[Problem] The lines to copy run from the one containing "DEMOS LOS MUNICIPIOS: EL" to the very end of the records; give them exactly, and only them, without pictures.

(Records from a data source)

========================================================================

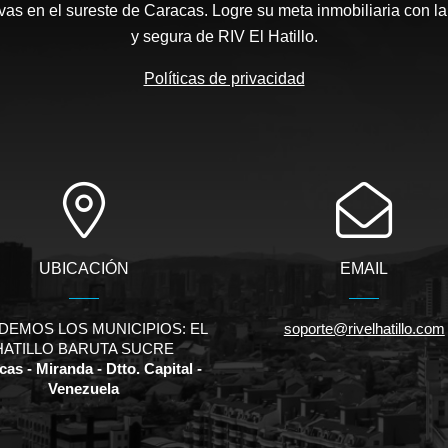
as en el sureste de Caracas. Logre su meta inmobiliaria con la
y segura de RIV El Hatillo.
Políticas de privacidad
UBICACIÓN
EMAIL
DEMOS LOS MUNICIPIOS: EL
soporte@rivelhatillo.com
HATILLO BARUTA SUCRE
as - Miranda - Dtto. Capital -
Venezuela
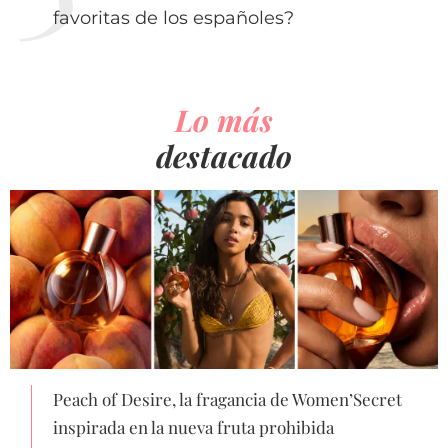
favoritas de los españoles?
Lo más
destacado
Peach of Desire, la fragancia de Women’Secret
inspirada en la nueva fruta prohibida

========================================================================

[The answer]
DEMOS LOS MUNICIPIOS: EL
soporte@rivelhatillo.com
HATILLO BARUTA SUCRE
as - Miranda - Dtto. Capital -
Venezuela
favoritas de los españoles?
Lo más
destacado
Peach of Desire, la fragancia de Women’Secret
inspirada en la nueva fruta prohibida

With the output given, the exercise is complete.